Wednesday, March 12, 2014

Taking Jaywalking Lightly

Twice in as many days, I walked through downtown at lunchtime, dodging cars in the crosswalk, admiring mighty pedicabbers, doing the not-quite-making-eye-contact thing with oncoming pedestrians about who's going to swerve right and who's going to swerve left. Downtown Austin during South By Southwest is kind of like a miniature Times Square, only without quite so many weatherbeaten costumed characters of uncertain foreign extraction.

Then again, I've pretty much stayed away from the Convention Center.

It's fun to see your home city as a foreign place, though. Yesterday and today I approached two different crosswalks which already had groups of people waiting at them. When the light turned green, we didn't get a WALK signal. The first time, I just pushed the button and waited gamely with a European family through a second cycle of the light. Today, though, I darted around the startled-looking Asian couple waiting at the crosswalk and ran across the street with the green light. They waited. The red hand told them to wait.

And though the immediate impulse - stressed out from walking through what's normally a relatively sleepy downtown area, temporarily teeming with Out-of-Towners - is to turn up one's nose and relish one's superiority in knowing how things work, actually it's rather humbling.
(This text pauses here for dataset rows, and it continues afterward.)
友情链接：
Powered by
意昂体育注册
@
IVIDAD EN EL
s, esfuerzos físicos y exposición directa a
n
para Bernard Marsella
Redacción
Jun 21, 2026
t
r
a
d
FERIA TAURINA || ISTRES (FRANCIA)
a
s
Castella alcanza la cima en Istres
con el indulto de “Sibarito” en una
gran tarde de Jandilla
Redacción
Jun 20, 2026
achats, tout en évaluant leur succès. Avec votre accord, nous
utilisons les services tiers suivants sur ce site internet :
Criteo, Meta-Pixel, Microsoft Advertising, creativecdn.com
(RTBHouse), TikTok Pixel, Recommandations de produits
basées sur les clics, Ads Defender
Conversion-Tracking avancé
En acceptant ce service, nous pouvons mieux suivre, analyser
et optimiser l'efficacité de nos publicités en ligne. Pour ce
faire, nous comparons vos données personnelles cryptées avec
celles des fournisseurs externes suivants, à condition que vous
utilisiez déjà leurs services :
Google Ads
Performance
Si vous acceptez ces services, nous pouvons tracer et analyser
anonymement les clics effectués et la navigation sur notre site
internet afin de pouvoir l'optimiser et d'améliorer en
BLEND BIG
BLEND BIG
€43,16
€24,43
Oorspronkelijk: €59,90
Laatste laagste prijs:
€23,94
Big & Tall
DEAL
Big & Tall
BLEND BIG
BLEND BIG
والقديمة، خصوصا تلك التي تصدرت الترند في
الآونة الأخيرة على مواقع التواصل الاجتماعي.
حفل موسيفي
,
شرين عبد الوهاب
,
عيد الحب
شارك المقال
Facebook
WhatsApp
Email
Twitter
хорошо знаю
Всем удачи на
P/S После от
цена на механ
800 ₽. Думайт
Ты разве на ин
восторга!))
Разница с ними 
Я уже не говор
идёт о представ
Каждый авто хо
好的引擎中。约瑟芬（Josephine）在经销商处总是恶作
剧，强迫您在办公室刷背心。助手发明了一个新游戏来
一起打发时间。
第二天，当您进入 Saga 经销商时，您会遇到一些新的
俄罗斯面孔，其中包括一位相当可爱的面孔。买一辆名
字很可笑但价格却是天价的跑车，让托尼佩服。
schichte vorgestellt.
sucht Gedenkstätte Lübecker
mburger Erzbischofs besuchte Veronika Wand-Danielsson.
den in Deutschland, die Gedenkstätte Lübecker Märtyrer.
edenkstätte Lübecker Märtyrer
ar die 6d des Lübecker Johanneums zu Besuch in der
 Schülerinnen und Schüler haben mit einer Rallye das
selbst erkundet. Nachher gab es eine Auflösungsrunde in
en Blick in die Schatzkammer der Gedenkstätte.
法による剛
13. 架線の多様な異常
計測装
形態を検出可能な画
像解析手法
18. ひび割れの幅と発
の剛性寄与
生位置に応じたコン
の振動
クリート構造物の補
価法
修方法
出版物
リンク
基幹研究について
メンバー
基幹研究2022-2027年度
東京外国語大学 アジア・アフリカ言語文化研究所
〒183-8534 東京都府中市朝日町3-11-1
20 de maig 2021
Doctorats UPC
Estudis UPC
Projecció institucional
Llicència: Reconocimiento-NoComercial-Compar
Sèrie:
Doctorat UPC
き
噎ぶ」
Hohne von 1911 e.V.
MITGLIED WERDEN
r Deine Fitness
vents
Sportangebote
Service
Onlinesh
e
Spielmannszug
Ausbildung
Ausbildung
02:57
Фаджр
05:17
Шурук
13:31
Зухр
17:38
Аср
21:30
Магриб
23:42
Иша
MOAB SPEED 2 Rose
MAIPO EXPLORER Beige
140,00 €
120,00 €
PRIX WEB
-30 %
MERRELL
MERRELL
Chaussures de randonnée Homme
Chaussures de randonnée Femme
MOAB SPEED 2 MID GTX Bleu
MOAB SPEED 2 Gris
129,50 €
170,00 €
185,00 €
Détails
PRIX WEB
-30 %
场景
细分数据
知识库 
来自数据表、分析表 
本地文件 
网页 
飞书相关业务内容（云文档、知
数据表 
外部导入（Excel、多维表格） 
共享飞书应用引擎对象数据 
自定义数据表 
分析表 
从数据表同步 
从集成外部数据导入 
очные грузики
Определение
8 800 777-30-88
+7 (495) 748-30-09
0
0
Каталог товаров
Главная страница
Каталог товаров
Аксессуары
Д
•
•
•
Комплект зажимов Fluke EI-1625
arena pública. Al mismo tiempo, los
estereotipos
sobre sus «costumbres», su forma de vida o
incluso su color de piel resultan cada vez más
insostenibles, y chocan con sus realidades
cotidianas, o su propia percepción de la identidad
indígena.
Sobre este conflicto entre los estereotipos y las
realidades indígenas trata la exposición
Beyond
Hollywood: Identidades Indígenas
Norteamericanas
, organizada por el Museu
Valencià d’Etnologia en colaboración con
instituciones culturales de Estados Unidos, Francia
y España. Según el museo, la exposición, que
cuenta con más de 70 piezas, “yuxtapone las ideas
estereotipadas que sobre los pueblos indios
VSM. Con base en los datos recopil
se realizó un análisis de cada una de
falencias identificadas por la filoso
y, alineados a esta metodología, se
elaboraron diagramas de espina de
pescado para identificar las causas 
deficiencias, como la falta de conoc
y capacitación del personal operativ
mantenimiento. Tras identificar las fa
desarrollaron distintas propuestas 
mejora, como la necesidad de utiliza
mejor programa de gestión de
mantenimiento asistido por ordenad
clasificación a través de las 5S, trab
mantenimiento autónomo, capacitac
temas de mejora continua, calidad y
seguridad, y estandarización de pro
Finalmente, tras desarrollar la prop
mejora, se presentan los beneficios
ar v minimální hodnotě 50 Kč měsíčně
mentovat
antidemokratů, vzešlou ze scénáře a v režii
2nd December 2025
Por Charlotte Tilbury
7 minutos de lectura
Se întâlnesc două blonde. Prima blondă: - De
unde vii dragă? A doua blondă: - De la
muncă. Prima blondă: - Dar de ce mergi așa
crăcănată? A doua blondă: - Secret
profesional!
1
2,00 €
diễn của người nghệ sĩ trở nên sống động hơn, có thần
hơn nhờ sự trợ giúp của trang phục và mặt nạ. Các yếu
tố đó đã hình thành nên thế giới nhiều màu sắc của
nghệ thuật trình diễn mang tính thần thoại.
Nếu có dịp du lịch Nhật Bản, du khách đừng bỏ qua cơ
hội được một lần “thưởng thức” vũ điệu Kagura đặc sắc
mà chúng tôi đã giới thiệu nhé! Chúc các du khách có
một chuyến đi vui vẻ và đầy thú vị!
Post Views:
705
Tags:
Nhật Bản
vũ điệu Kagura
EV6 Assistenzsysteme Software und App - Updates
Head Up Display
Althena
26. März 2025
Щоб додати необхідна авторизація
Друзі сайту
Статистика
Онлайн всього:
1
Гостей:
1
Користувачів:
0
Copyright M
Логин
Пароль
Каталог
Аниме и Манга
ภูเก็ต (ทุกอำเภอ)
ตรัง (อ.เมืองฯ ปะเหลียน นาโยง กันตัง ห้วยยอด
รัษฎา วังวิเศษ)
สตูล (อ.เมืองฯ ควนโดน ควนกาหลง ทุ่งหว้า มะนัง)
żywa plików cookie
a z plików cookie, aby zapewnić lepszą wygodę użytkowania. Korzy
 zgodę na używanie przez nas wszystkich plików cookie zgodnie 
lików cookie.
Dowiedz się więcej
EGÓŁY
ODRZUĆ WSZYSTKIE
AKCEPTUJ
They didn't push the pedestrian button because they come from a place where pedestrians aren't scum. Why should you have to prove you exist by pushing a button? Doesn't downtown Austin have enough pedestrian activity, even without a major festival in town, to justify letting drivers wait 30 seconds longer for a green light on the off chance that someone needs to cross? You should always get a WALK signal, dammit. You shouldn't have to push a button.

I would argue that the "no push, don't walk" logic is dangerous, anyway. You don't always know if the reason you aren't getting a WALK signal is because the button didn't get pushed in time (in which case the law-abiding citizen stands there waiting through a green light for no reason like an idiot) or because there's a traffic pattern you aren't immediately aware of, such as a currently unoccupied lane of traffic that has a green arrow through the crosswalk, and you're about to step into the right-of-way of someone who hasn't approached the intersection just yet. DON'T WALK, in other words, might not necessarily mean DON'T WALK. Or it might. Or it might mean the button's out of order, because that happens too. You can't really be sure.

And don't even get me started on sensor-activated traffic lights that don't detect cyclists.

Tomorrow I'm going to rent an Elmo costume from Lucy in Disguise and see if I can get credulous tourists to pay me to take a picture with them.